Manson stole his song and now Macca wants it back
Paul McCartney has revealed to NME that it took him decades to reclaim a song that he felt cult leader Charles Manson had indirectly stolen from the Beatles’ repertoire.
When The Beatles dropped the White Album on the world in 1968, it was an instant hit with millions of people, including former jailbird Charles Manson who decided to hijack the fab four’s first and only double album for his own ends.
In particular, Manson adopted the Paul McCartney song “Helter Skelter” as a moniker for his vision of an apocalyptic race war between blacks and whites that he felt was about to erupt and change the world forever.
In a 2009 documentary called Manson, one of Charlie’s followers, Catherine Share, described what the term “Helter Skelter” from the Beatles song of the same name meant to Manson and his followers.
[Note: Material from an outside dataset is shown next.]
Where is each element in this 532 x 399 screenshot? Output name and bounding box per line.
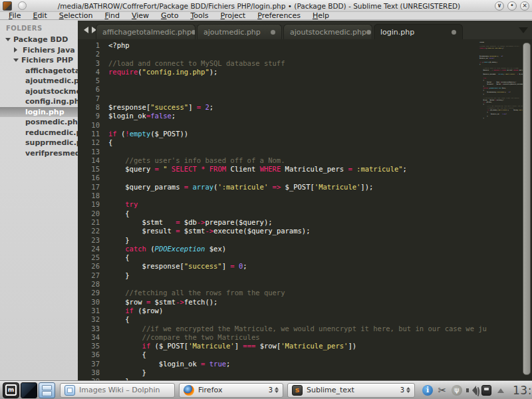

“When the Beatles’ White Album came out, Charlie listened to it over and over and over and over again. He was quite certain that the Beatles had tapped in to his spirit, the truth—that everything was gonna come down and the black man was going to rise. It wasn’t that Charlie listened to the White Album and started following what he thought the Beatles were saying. It was the other way around. He thought that the Beatles were talking about what he had been expounding for years. Every single song on the White Album, he felt that they were singing about us. The song ‘Helter Skelter’—he was interpreting that to mean the blacks were gonna go up and the whites were gonna go down.”
Of course, Charlie’s predictions of racial carnage on the streets of Los Angeles never materialized.
Yet the Tate/LaBianca murders which Manson orchestrated in the summer of 1969 in an attempt to trigger his predictions of race war would soon make him, his family of killers, and their twisted philosophy household names.
After the phrase “Healter (sic) Skelter” was written in blood on the refrigerator of the LaBianca household and Manson was allowed to talk about his vision of “Helter Skelter” during his very public trial, the Beatles felt they had no choice but to distance themselves from the song.
At the time Paul McCartney thought he would never play it live again.
“Well, that put me off doing it forever. I thought, I’m not doing ‘Helter Skelter,’ you know, because it was too close to that event, and immediately it would have seemed like I was, either I didn’t care about all the carnage that had gone on or whatever, so I kept away from it for a long time.”
However, half a decade on, and with Manson dead and buried, the song has been finally given a new lease of life during McCartney’s concerts.
The Scouse songbird explained, “But then in the end I thought, you know, that’d be good on stage, that’d be a nice one to do, so we brought it out of the bag and tried it and it works. It’s a good one to rock with, you know.”